The Financial Services Authority (FSA) has fined Peter Cummings £500,000 and banned him from holding any senior position in a UK bank, building society, investment or insurance firm. This is the highest fine imposed by the FSA on a senior executive for management failings.

The FSA’s action relates to the period between January 2006 and December 2008, during which time Cummings was an executive director of HBOS plc and chief executive of its Corporate Division.

The FSA judged that:

  • between January 2006 and March 2008, Cummings failed to exercise due skill, care and diligence by pursuing an aggressive expansion strategy within the Corporate Division, without suitable controls in place to manage the associated risks; and
  • between April and December 2008, Cummings failed to take reasonable care to ensure that the Corporate Division adequately and prudently managed high value transactions which showed signs of stress.

The FSA found that Cummings was aware that there were significant issues with the Corporate Division’s controls, including: weaknesses in management information; staff being incentivised to focus on revenue rather than risk; and a culture which saw risk management as a constraint on the business rather than an integral part of it.

Under Cummings’ direction, the division pursued an aggressive growth strategy, despite these known weaknesses in the control framework. This focus on growth peaked in 2007 and continued into 2008, despite Cummings being aware of concerns within HBOS about some of the markets in which the division operated and growing signs of problems in the economy. Rather than taking reasonable steps to mitigate potential risks, he directed his division to increase its market share as other lenders were pulling out of deals.

Cummings led a culture of optimism which also affected the division’s judgement about bad debts.

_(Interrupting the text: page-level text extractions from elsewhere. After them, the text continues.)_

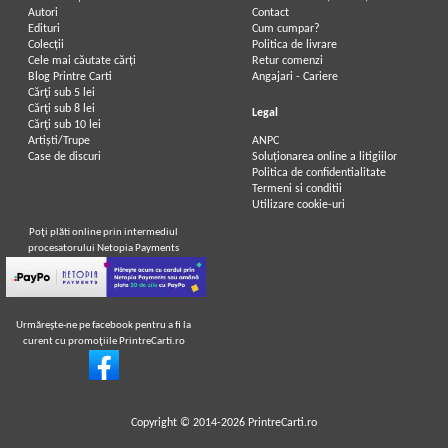
Autori
Contact
Edituri
Cum cumpar?
Colecții
Politica de livrare
Cele mai căutate cărți
Retur comenzi
Blog Printre Carti
Angajari - Cariere
Cărţi sub 5 lei
Cărţi sub 8 lei
Legal
Cărţi sub 10 lei
Artiști/Trupe
ANPC
Case de discuri
Soluționarea online a litigiilor
Politica de confidentialitate
Termeni si conditii
Utilizare cookie-uri
Poţi plăti online prin intermediul
procesatorului Netopia Payments
Urmăreşte-ne pe facebook pentru a fi la
curent cu promoţiile PrintreCarti.ro
Copyright © 2014-2026
PrintreCarti.ro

The division did not adequately monitor the deterioration of high value transactions and was slow to pass them to the dedicated ‘High Risk and Impaired Assets’ team for more detailed assessment of the likelihood of default and the corresponding level of provision that should be raised.

The assessment of individual provisions was consistently optimistic rather than prudent and Cummings chose not follow the approach to levels of provisioning which had been suggested by HBOS’s auditors and the division’s own Risk function.

In reaching its decision, the FSA accepts that some of the problems existed before Cummings was appointed, that he did make efforts to introduce some improvements and that critical business decisions were made collectively. It also accepts that Cummings did not act deliberately or recklessly in breaching FSA regulations, and that the full severity of the global financial crisis, and its effects, were not reasonably foreseeable during the early part of the time period reviewed.

However, the FSA has judged Cummings to be personally culpable in breaching Statement of Principle 6 of the FSA’s Code of Practice for Approved Persons, by failing to exercise due skill, care and diligence in managing HBOS’s Corporate Division during this critical period.

The FSA also judged Cummings to be knowingly concerned in the misconduct which was the subject of the separate Final Notice issued to Bank of Scotland plc on 9 March 2012.

Tracey McDermott, director of enforcement and financial crime, said: 'Despite being aware of the weaknesses in his division and growing problems in the economy, Cummings presided over a culture of aggressive growth without the controls in place to manage the risks associated with that strategy. Instead of reacting to the worsening environment, he raised his targets as other banks pulled out of the same markets.

'It is essential that senior executives understand that incentivising revenue over risk is a dangerous folly. Growth is a sound ambition for any business but risk must be properly managed and robust controls are imperative to ensure growth is achieved in a way that is both stable and sustainable'.